This past week we learned that the US Supreme Court denied the request of a man executed in Alabama to have his spiritual clergy available to him during his execution. Dominque Ray had been sentenced to death in 1995 for the rape and murder of a 15-year-old girl according to court documents. Following prison procedures prior to an execution, the warden met with Ray to review the policies and process of lethal injection. It is at that point that Ray, a Muslim, made several requests: (1) that his body not be subjected to an autopsy as it would conflict with his religious beliefs; (2) that an imam be present during his execution to offer spiritual guidance; and (3) that any Christian minister be specifically excluded from the execution chamber.
His requests were not honored. The prison warden argued he had no power to address the autopsy request and then denied the others. Ray’s attorney filed a motion with the U.S. 11th Circuit Court of Appeals, which granted Ray a stay of execution. Judge Stanley Marcus commented “it looks substantially likely to us that Alabama has run afoul of the Establishment Clause of the First Amendment.” However, the State of Alabama pursued the matter to the US Supreme Court, which, in a 5-4 decision, overruled the stay at 8PM on February 8, 2019, and the execution began at 9:44PM. His imam and lawyers were outside the execution chamber; and Mr. Ray’s last words were reportedly the Shahada in Arabic, the Muslim declaration of faith: “There is no god but God. Muhammad is the messenger of God”. Ray died at 10:12PM.
The story is heinous in so many ways: a raped and murdered girl, the execution of person, the functions of the industrial prison complex, the racism, and the inherit religious bias. It is a repulsive mix.
It is also a moment where the state demonstrates the supremacy of its powers against an individual; and where the state exposes the fullness of its commitments to its founding principles. That didn’t happen here.
The US Supreme Court failed. It weakened the Establishment Clause and added another decision that favors one religion, Christianity, above others.
Writing for the dissent, Justice Elena Kagan described the decision as “profoundly wrong” citing the court’s 1982 decision in Larson v. Valente: “The clearest command of the Establishment Clause is that one religious denomination cannot be officially preferred over another.”
Justice Kagan went on to note that the process of the decision was equally flawed. She pointed out three important components to the decision that affects all of us living in the United States. First, the Supreme Court did more than lift the execution. It obviated the Eleventh Circuit courts desire to hear the claim in full. The Supreme Court rendered a decision without allowing the full process of fact-finding sought by the lower court. She noted, “this Court short-circuits that ordinary process—and itself rejects the claim with little briefing and no argument—just so the State can meet its preferred execution date.”

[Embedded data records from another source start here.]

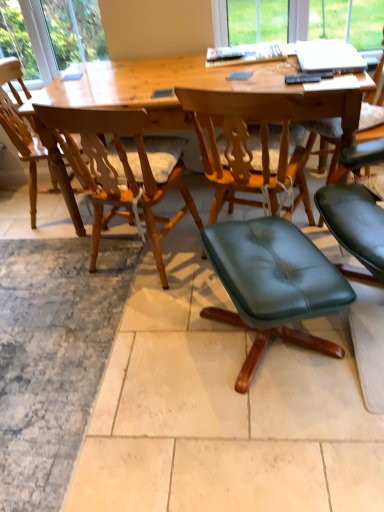 Identify the location of vacant region under green leather ottoman at lower right, marked as the 2th chair in a right-to-left arrangement (from a real-world perspective). (259, 352). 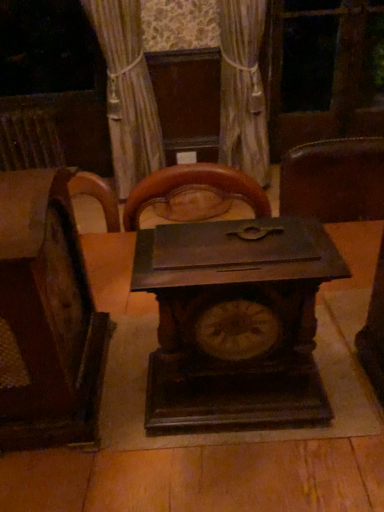 You are a GUI agent. You are given a task and a screenshot of the screen. Output one action in this format:
    pyautogui.click(x=<x>, y=<y>)
    Task: Click on the free space in front of dark brown wood clock at center
    Image resolution: width=384 pixels, height=512 pixels.
    Given the screenshot: What is the action you would take?
    pyautogui.click(x=253, y=467)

Second, the majority opinion did not affirm that Alabama had proved its case. The Supreme Court circumvented the need for proof and moved forward without question Alabama’s decision process. Justice Kagan asked “Why couldn’t Ray’s imam receive whatever training in execution protocol the Christian chaplain received?… The State has no answer. Why wouldn’t it be sufficient for the imam to pledge, under penalty of contempt, that he will not interfere with the State’s ability to perform the execution? The State doesn’t say.” She added “Nor does the majority, which stuck to the procedural aspects of the case.”
Finally, and perhaps most gravely, Justice Kagan noted that the majority decided as they did because Ray decided to wait too long to file his petition. Kagan writes that “there is no reason Ray should have known, prior to January 23, that his imam would be granted less access than the Christian chaplain to the execution chamber”. In other words, correctly following the process removed the possibility of an appropriate timeline for petition and thus no petition was possible.

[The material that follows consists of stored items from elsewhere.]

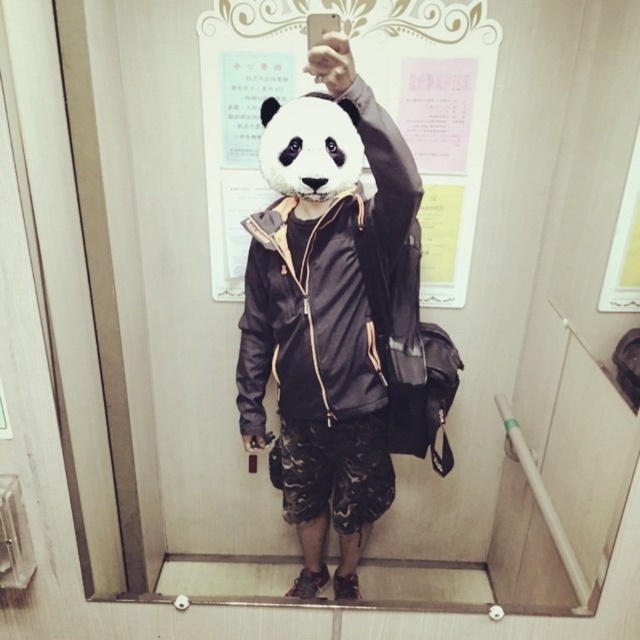 Question: Can you confirm if matte white paper at upper center is positioned to the left of white matte panda at center?

Choices:
 (A) yes
 (B) no

Answer: (B)

Question: Can you confirm if matte white paper at upper center is positioned above white matte panda at center?

Choices:
 (A) no
 (B) yes

Answer: (B)

Question: Which object is farther from the camera taking this photo?

Choices:
 (A) matte black jacket at center
 (B) matte white paper at upper center
 (C) white matte panda at center

Answer: (B)

Question: Which point is closer to the camera?

Choices:
 (A) (317, 115)
 (B) (216, 243)

Answer: (A)

Question: Is matte white paper at upper center bigger than white matte panda at center?

Choices:
 (A) no
 (B) yes

Answer: (B)

Question: Which object appears closest to the camera in this image?

Choices:
 (A) matte white paper at upper center
 (B) matte black jacket at center

Answer: (B)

This favoring of Christianity isn’t really news either. The US Supreme Court has moved to favor Christianity in the Masterpiece Cake decision, the Hobby Lobby decision and some lesser-known decisions like the Lutheran Church in Missouri having the right to receive public funds for re-surfacing its playground and other religious orders receiving exemptions under the Affordable Care Act for contraception. While the Court has supported the rights of minority faiths in other decisions, it still seems that on balance, there is subtle and consistent favoring of one religion over another.
We think the dissenters are correct. We think Pagans heard the result loud and clear: Christianity is the preferred religion whose clerics will be afforded special privileges to enter any space in society regardless of religious objection or spiritual need. Despite the case hinging on truly heinous crimes, the state has moved again to delicately strip privileges of minority faiths, chipping away at their freedoms, to sculpt a Christian landscape.